A man carry palm fruits at a palm oil plantation blanketed by haze from wildfires in Pekanbaru, Riau province, Indonesia, Saturday, Sept. 14, 2019.
A man carry palm fruits at a palm oil plantation blanketed by haze from wildfires in Pekanbaru, Riau province, Indonesia, Saturday, Sept. 14, 2019.

Indonesia and Malaysia lost less tree cover in 2019 than the year before but continued to suffer some of the heaviest primary forest losses in the world, new data based on US satellite imagery show.

Cambodia and Laos also made the global top 10 and saw the sharpest spikes in year-on-year forest loss in Southeast Asia, according to images analyzed by the University of Maryland and released today by Global Forest Watch, a project of the US-based World Resources Institute.

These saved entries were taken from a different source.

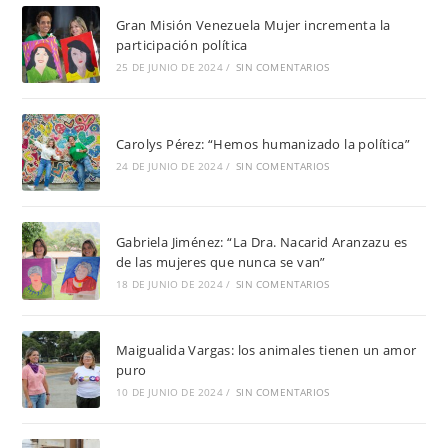
Gran Misión Venezuela Mujer incrementa la
participación política
25 DE JUNIO DE 2024
/
SIN COMENTARIOS
Carolys Pérez: “Hemos humanizado la política”
24 DE JUNIO DE 2024
/
SIN COMENTARIOS
Gabriela Jiménez: “La Dra. Nacarid Aranzazu es
de las mujeres que nunca se van”
18 DE JUNIO DE 2024
/
SIN COMENTARIOS
Maigualida Vargas: los animales tienen un amor
puro
10 DE JUNIO DE 2024
/
SIN COMENTARIOS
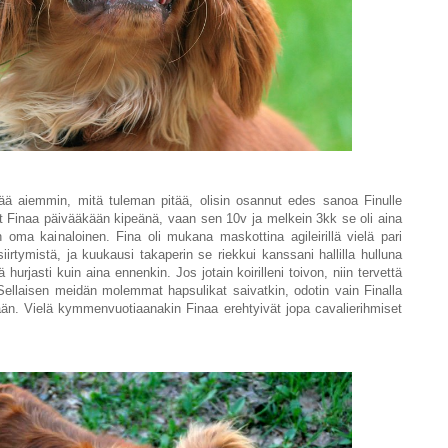
ivää aiemmin, mitä tuleman pitää, olisin osannut edes sanoa Finulle
t Finaa päivääkään kipeänä, vaan sen 10v ja melkein 3kk se oli aina
ma kainaloinen. Fina oli mukana maskottina agileirillä vielä pari
siirtymistä, ja kuukausi takaperin se riekkui kanssani hallilla hulluna
 hurjasti kuin aina ennenkin. Jos jotain koirilleni toivon, niin tervettä
 Sellaisen meidän molemmat hapsulikat saivatkin, odotin vain Finalla
än. Vielä kymmenvuotiaanakin Finaa erehtyivät jopa cavalierihmiset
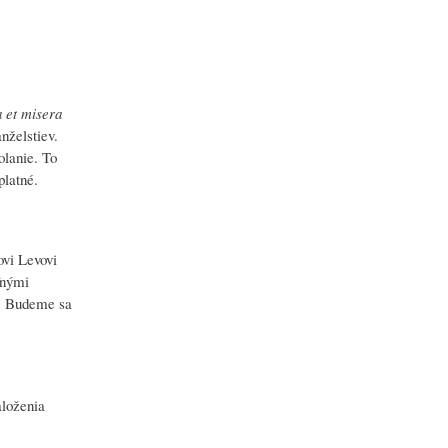
 et misera
nželstiev.
olanie. To
platné.
ovi Levovi
ľnými
ú. Budeme sa
aloženia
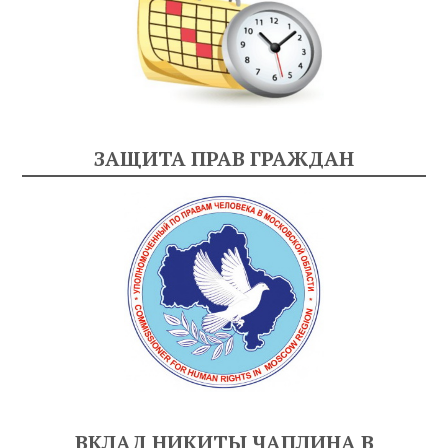
ЗАЩИТА ПРАВ ГРАЖДАН
ВКЛАД НИКИТЫ ЧАПЛИНА В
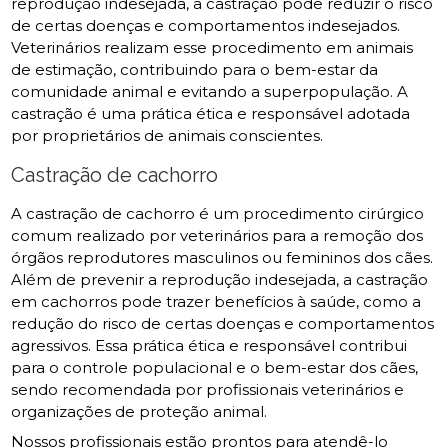
reprodução indesejada, a castração pode reduzir o risco
de certas doenças e comportamentos indesejados.
Veterinários realizam esse procedimento em animais
de estimação, contribuindo para o bem-estar da
comunidade animal e evitando a superpopulação. A
castração é uma prática ética e responsável adotada
por proprietários de animais conscientes.
Castração de cachorro
A castração de cachorro é um procedimento cirúrgico
comum realizado por veterinários para a remoção dos
órgãos reprodutores masculinos ou femininos dos cães.
Além de prevenir a reprodução indesejada, a castração
em cachorros pode trazer benefícios à saúde, como a
redução do risco de certas doenças e comportamentos
agressivos. Essa prática ética e responsável contribui
para o controle populacional e o bem-estar dos cães,
sendo recomendada por profissionais veterinários e
organizações de proteção animal.
Nossos profissionais estão prontos para atendê-lo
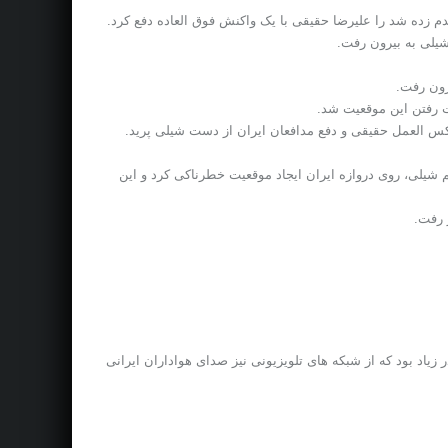
ن تیم شیلی، روی دروازه ایران ایجاد موقعیت خطرناکی کرد و این
 زیاد بود که از شبکه های تلویزیونی نیز صدای هواداران ایرانی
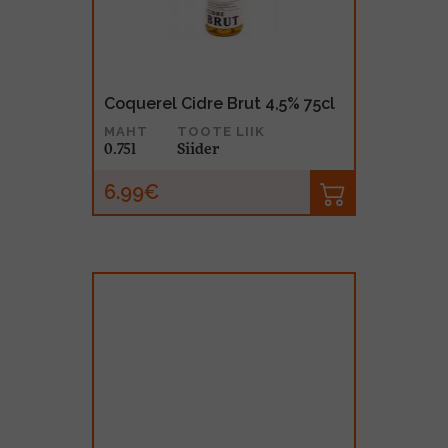
Coquerel Cidre Brut 4,5% 75cl
MAHT
TOOTE LIIK
0.75l
Siider
6.99€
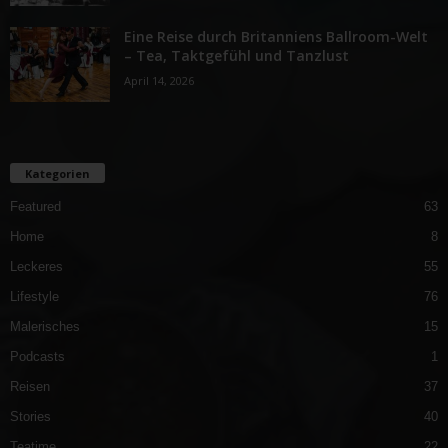
Eine Reise durch Britanniens Ballroom-Welt
– Tea, Taktgefühl und Tanzlust
April 14, 2026
Kategorien
Featured
63
Home
8
Leckeres
55
Lifestyle
76
Malerisches
15
Podcasts
1
Reisen
37
Stories
40
Teatime
22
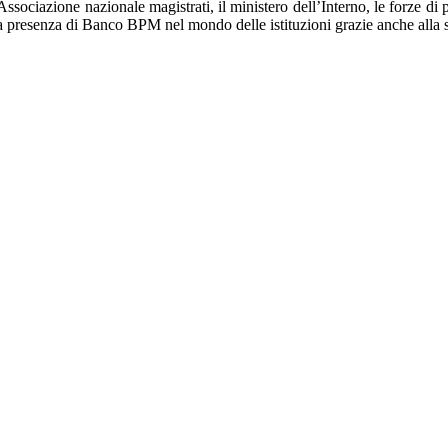
ssociazione nazionale magistrati, il ministero dell’Interno, le forze di p
 la presenza di Banco BPM nel mondo delle istituzioni grazie anche alla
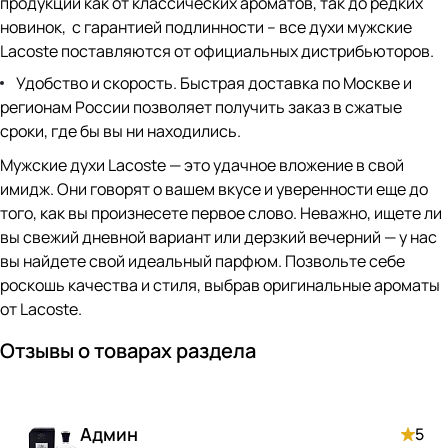
продукции как от классических ароматов, так до редких
новинок, с гарантией подлинности – все духи мужские
Lacoste поставляются от официальных дистрибьюторов.
Удобство и скорость. Быстрая доставка по Москве и
регионам России позволяет получить заказ в сжатые
сроки, где бы вы ни находились.
Мужские духи Lacoste — это удачное вложение в свой
имидж. Они говорят о вашем вкусе и уверенности еще до
того, как вы произнесете первое слово. Неважно, ищете ли
вы свежий дневной вариант или дерзкий вечерний — у нас
вы найдете свой идеальный парфюм. Позвольте себе
роскошь качества и стиля, выбрав оригинальные ароматы
от Lacoste.
Отзывы о товарах раздела
Админ
5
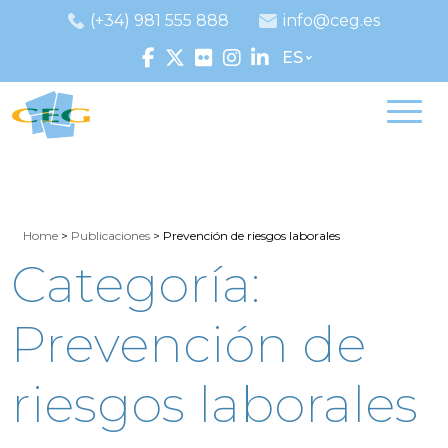
(+34) 981 555 888
info@ceg.es
ES
Home
>
Publicaciones
>
Prevención de riesgos laborales
Categoría:
Prevención de
riesgos laborales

The new data include total forest cover losses but focus on tropical primary forests, which typically hold the most carbon and biodiversity, making their loss especially damaging to the environment.

As in years past, Brazil lost the most primary forest by far in 2019 — 1,361,000 hectares. The Democratic Republic of the Congo and Indonesia followed, losing 475,000 hectares and 324,000 hectares, respectively. They were followed by Bolivia, Peru and Malaysia, which lost 120,000 hectares.

Despite the heavy toll, Indonesia lost slightly less primary forest than the year before for the third year running, suggesting that the country "may have turned a corner in its efforts to reduce deforestation," GFW said. Malaysia also lost less primary forest for the third straight year.

The data do not show whether the losses were man-made or natural. But past experience from tropical primary forests across the globe suggests that some 95 percent is consistently the work of man, said Arief Wijaya, climate and forest senior manager for WRI Indonesia.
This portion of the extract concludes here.